- [Required action]:
For each line below with the word "automatisée", write out a copy.

── Given entries ──

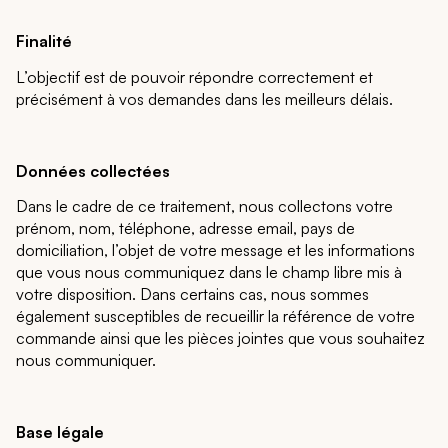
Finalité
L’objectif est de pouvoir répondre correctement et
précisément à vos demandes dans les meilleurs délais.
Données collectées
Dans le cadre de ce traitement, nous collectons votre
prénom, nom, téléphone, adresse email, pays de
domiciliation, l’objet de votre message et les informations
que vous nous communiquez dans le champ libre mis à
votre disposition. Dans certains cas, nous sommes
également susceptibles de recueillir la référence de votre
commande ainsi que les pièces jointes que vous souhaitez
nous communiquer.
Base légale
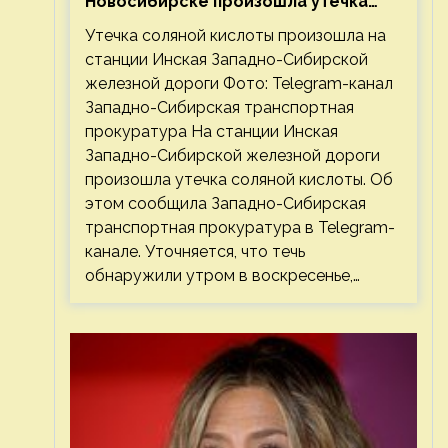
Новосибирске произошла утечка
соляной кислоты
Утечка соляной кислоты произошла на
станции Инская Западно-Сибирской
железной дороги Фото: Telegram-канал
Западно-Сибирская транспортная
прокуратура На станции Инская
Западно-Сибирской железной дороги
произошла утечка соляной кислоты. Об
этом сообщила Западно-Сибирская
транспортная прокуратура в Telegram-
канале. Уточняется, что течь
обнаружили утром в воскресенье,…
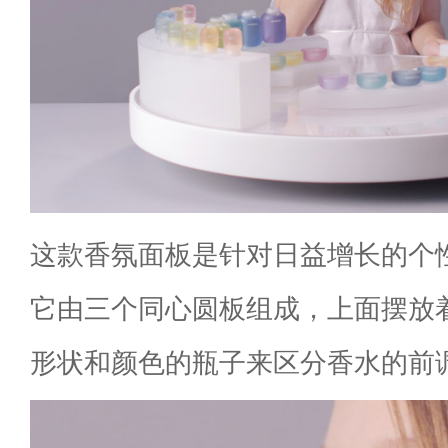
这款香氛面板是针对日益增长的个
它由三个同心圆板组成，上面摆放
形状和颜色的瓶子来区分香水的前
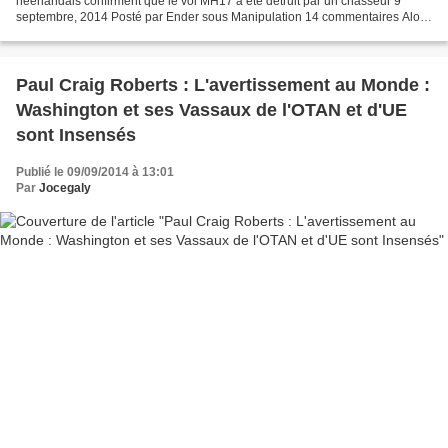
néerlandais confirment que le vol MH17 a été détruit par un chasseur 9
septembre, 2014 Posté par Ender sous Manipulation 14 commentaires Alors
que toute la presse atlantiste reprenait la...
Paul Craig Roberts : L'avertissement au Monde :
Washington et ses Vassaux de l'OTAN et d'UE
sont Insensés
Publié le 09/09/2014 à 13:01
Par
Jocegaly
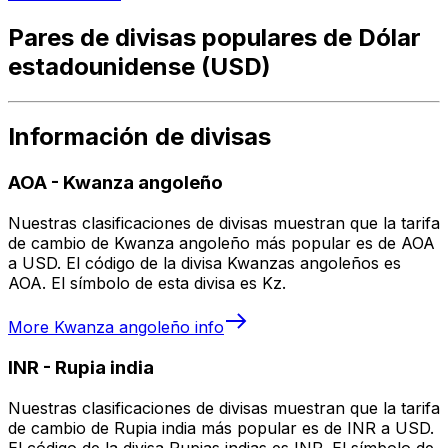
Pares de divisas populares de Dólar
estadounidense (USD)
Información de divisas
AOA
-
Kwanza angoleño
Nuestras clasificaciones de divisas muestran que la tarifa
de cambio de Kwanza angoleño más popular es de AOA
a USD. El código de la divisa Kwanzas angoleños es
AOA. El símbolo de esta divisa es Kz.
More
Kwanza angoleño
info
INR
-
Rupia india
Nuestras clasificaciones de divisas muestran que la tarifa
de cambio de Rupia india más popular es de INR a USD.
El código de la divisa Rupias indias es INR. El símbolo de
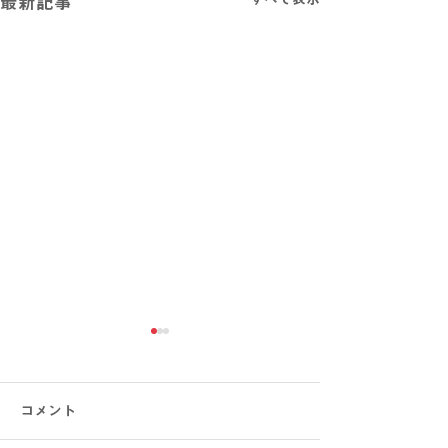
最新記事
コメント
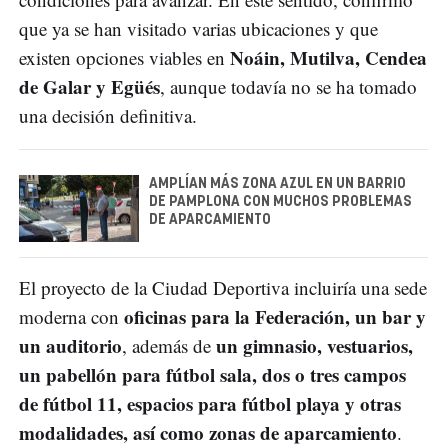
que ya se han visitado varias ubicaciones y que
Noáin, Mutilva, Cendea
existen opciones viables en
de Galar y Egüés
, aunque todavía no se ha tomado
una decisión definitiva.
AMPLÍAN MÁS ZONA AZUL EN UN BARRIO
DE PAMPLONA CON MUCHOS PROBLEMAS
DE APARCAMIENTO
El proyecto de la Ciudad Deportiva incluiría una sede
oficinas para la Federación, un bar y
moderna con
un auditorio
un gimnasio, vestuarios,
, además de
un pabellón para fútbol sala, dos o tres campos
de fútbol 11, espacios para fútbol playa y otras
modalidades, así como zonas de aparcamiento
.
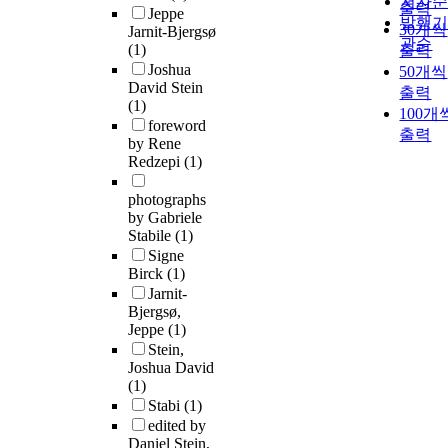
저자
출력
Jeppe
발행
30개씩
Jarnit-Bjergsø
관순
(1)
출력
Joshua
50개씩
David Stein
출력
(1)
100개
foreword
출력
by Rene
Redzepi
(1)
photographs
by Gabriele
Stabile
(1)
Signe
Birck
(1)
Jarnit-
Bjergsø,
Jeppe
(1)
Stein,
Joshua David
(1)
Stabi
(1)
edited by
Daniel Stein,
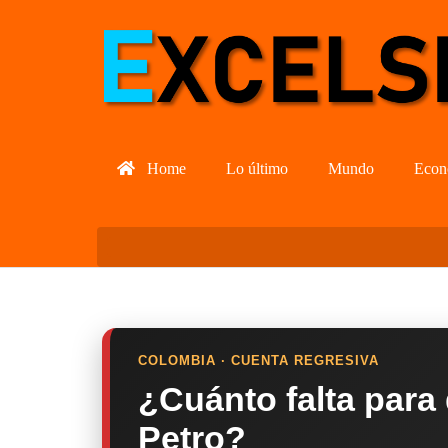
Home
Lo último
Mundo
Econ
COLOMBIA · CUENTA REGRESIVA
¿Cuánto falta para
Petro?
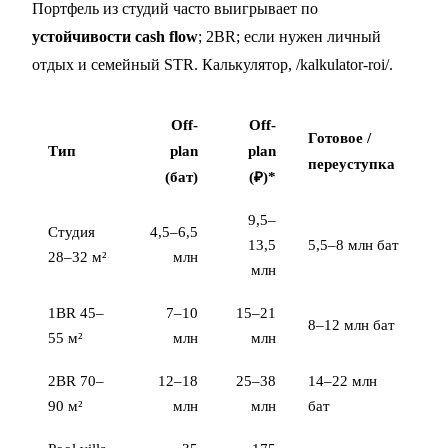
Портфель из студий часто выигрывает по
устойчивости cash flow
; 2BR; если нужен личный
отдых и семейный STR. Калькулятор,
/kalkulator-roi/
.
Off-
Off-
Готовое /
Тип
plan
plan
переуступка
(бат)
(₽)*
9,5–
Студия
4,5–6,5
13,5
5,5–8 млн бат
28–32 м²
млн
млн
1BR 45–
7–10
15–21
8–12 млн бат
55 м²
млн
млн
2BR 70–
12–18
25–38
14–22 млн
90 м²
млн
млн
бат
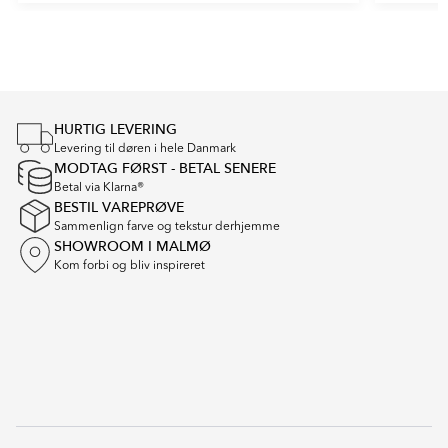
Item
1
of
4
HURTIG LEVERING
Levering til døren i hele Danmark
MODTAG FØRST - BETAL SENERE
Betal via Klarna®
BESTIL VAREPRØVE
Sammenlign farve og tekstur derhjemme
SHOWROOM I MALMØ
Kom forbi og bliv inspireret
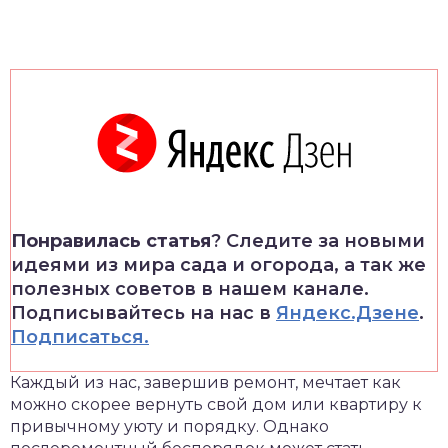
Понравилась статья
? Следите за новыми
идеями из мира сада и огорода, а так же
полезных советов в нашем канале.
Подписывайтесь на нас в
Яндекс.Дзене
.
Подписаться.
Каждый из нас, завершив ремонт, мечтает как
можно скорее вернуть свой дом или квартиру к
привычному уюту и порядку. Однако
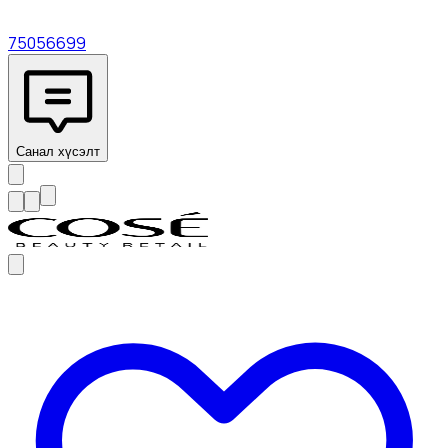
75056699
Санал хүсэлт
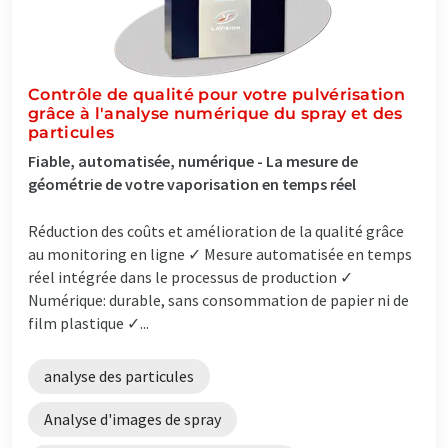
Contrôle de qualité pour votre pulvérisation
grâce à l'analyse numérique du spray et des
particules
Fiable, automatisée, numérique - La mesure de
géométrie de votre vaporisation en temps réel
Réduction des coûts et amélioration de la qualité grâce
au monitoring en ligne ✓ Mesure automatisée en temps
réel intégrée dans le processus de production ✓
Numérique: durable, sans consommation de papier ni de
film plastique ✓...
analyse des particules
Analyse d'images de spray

───
── Given entries ──

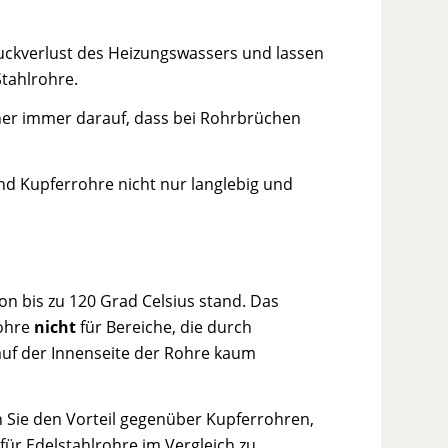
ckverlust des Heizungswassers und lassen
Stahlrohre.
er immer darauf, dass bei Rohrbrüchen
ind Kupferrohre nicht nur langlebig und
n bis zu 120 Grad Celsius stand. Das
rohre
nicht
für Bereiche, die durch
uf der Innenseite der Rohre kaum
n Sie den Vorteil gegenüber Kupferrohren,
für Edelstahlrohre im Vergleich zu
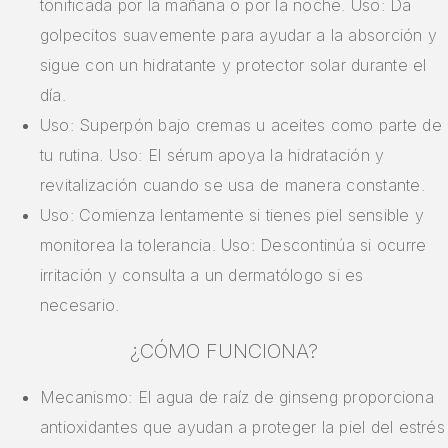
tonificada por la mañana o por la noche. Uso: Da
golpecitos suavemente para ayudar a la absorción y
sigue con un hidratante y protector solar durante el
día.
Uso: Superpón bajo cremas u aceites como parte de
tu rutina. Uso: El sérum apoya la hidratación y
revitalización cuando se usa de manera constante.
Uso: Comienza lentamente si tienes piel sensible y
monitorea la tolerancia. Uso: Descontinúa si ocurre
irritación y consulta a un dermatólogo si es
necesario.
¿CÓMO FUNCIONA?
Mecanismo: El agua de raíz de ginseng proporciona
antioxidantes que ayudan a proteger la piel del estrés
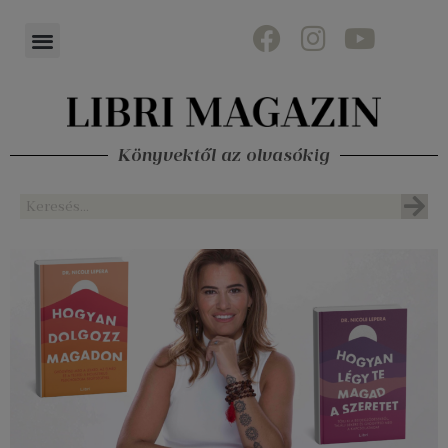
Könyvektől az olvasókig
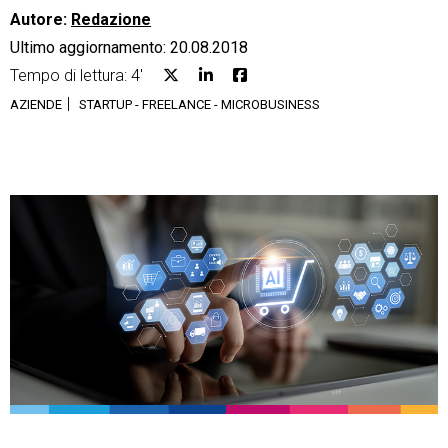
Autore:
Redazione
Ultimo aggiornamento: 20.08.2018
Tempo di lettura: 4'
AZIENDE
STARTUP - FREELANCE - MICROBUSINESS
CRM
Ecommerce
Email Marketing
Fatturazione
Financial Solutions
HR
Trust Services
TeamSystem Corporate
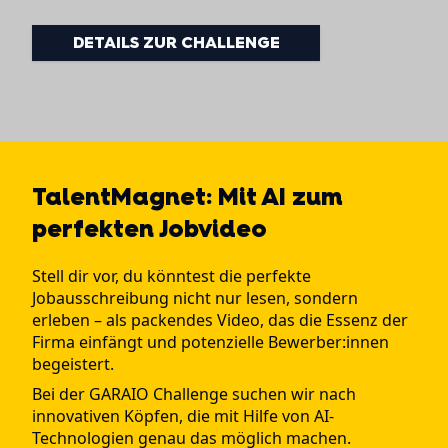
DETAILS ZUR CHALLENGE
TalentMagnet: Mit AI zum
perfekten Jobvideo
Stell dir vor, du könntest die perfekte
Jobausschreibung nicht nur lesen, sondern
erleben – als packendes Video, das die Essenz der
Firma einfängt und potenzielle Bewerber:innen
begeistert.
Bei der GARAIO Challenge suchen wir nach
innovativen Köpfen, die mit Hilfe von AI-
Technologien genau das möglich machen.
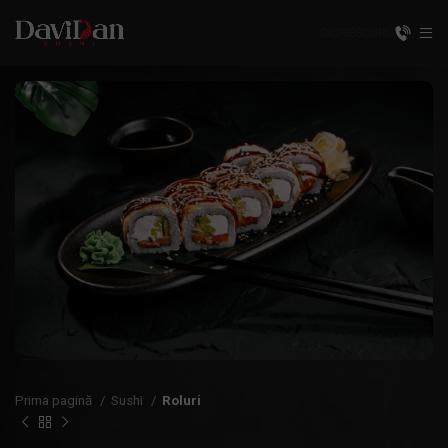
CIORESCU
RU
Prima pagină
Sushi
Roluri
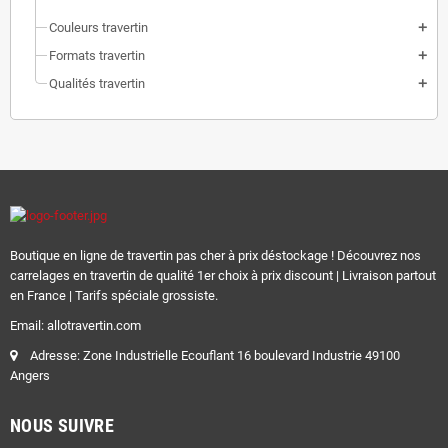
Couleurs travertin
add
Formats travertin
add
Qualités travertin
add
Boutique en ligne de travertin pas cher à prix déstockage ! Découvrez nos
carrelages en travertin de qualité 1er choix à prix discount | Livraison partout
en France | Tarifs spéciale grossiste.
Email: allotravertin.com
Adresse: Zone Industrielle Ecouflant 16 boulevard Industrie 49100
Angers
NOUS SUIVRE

───

- [Result]:
Fiable, automatisée, numérique - La mesure de
au monitoring en ligne ✓ Mesure automatisée en temps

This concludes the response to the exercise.